■ **TASK BRIEF**
The line containing "anlatır. Destan 13. yüzyılda oluşmuştur." marks the end: extract everything from the first line of the data through that line, exactly, with no pictures.

■ **EXERCISE MATERIAL**
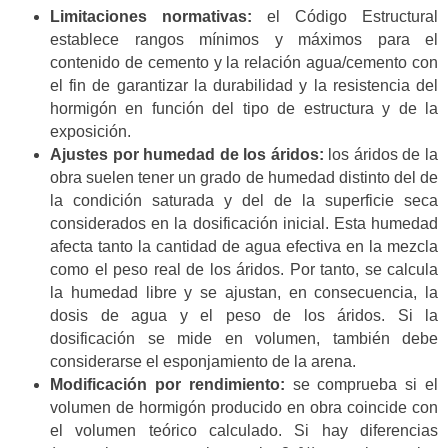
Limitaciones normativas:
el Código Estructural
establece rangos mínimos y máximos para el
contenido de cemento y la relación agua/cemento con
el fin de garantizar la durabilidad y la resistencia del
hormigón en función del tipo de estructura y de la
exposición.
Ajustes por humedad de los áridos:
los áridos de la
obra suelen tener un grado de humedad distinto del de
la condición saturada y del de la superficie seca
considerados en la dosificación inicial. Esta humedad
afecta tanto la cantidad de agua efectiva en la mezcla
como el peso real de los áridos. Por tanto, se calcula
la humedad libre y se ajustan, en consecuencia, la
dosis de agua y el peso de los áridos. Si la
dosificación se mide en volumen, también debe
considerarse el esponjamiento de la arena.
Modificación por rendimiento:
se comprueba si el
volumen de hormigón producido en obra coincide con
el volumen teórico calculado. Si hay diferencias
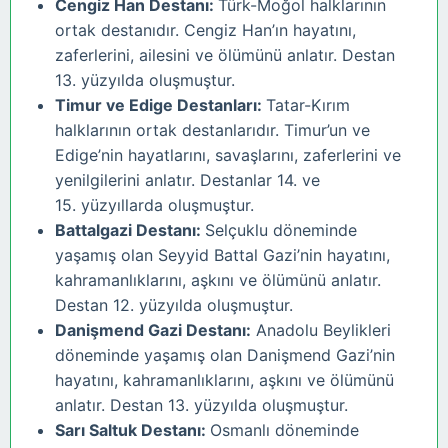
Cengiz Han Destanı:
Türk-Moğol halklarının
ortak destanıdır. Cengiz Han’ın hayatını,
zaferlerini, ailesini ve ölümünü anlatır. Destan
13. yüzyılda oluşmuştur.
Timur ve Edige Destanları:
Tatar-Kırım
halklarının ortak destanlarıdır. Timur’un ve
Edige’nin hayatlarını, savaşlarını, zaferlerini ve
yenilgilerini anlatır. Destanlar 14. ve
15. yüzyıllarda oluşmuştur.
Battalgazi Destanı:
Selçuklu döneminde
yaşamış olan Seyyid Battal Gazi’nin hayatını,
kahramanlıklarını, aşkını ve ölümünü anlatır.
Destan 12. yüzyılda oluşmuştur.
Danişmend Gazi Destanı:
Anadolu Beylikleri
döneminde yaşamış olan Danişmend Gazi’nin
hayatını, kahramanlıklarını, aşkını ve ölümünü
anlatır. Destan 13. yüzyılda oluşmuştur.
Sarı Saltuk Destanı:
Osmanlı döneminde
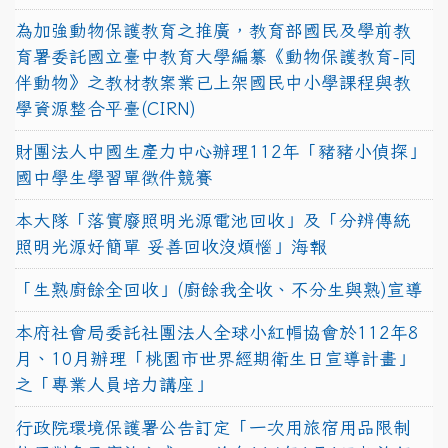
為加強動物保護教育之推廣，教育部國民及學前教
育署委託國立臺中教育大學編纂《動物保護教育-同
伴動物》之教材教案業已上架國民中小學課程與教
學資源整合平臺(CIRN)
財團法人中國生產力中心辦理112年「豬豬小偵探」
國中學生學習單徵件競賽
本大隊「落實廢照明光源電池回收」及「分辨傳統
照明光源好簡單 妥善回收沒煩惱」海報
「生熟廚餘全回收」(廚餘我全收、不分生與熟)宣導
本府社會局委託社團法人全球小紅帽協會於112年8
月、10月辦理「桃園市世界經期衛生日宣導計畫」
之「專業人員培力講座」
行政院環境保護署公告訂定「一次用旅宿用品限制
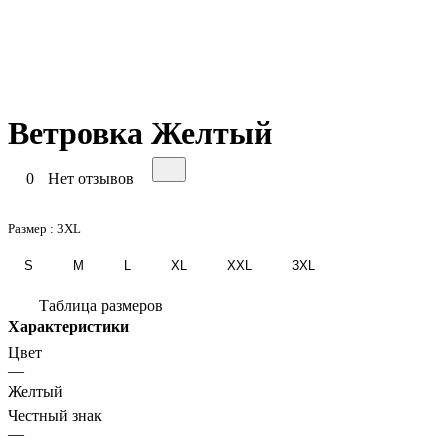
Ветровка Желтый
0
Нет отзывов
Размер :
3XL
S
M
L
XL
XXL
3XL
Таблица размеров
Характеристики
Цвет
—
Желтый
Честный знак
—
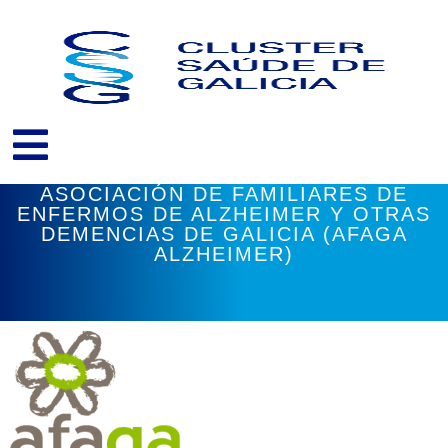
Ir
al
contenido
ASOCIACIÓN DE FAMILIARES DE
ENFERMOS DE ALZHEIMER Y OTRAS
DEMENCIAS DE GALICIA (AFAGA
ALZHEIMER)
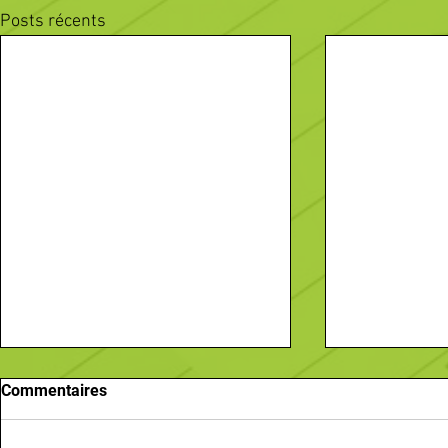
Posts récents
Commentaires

■ **EXPECTED OUTPUT**
Limitaciones normativas:
el Código Estructural
establece rangos mínimos y máximos para el
contenido de cemento y la relación agua/cemento con
el fin de garantizar la durabilidad y la resistencia del
hormigón en función del tipo de estructura y de la
exposición.
Ajustes por humedad de los áridos:
los áridos de la
obra suelen tener un grado de humedad distinto del de
la condición saturada y del de la superficie seca
considerados en la dosificación inicial. Esta humedad
afecta tanto la cantidad de agua efectiva en la mezcla
como el peso real de los áridos. Por tanto, se calcula
la humedad libre y se ajustan, en consecuencia, la
dosis de agua y el peso de los áridos. Si la
dosificación se mide en volumen, también debe
considerarse el esponjamiento de la arena.
Modificación por rendimiento:
se comprueba si el
volumen de hormigón producido en obra coincide con
el volumen teórico calculado. Si hay diferencias
Cengiz Han Destanı:
Türk-Moğol halklarının
ortak destanıdır. Cengiz Han’ın hayatını,
zaferlerini, ailesini ve ölümünü anlatır. Destan
13. yüzyılda oluşmuştur.
Timur ve Edige Destanları:
Tatar-Kırım
halklarının ortak destanlarıdır. Timur’un ve
Edige’nin hayatlarını, savaşlarını, zaferlerini ve
yenilgilerini anlatır. Destanlar 14. ve
15. yüzyıllarda oluşmuştur.
Battalgazi Destanı:
Selçuklu döneminde
yaşamış olan Seyyid Battal Gazi’nin hayatını,
kahramanlıklarını, aşkını ve ölümünü anlatır.
Destan 12. yüzyılda oluşmuştur.
Danişmend Gazi Destanı:
Anadolu Beylikleri
döneminde yaşamış olan Danişmend Gazi’nin
hayatını, kahramanlıklarını, aşkını ve ölümünü
anlatır. Destan 13. yüzyılda oluşmuştur.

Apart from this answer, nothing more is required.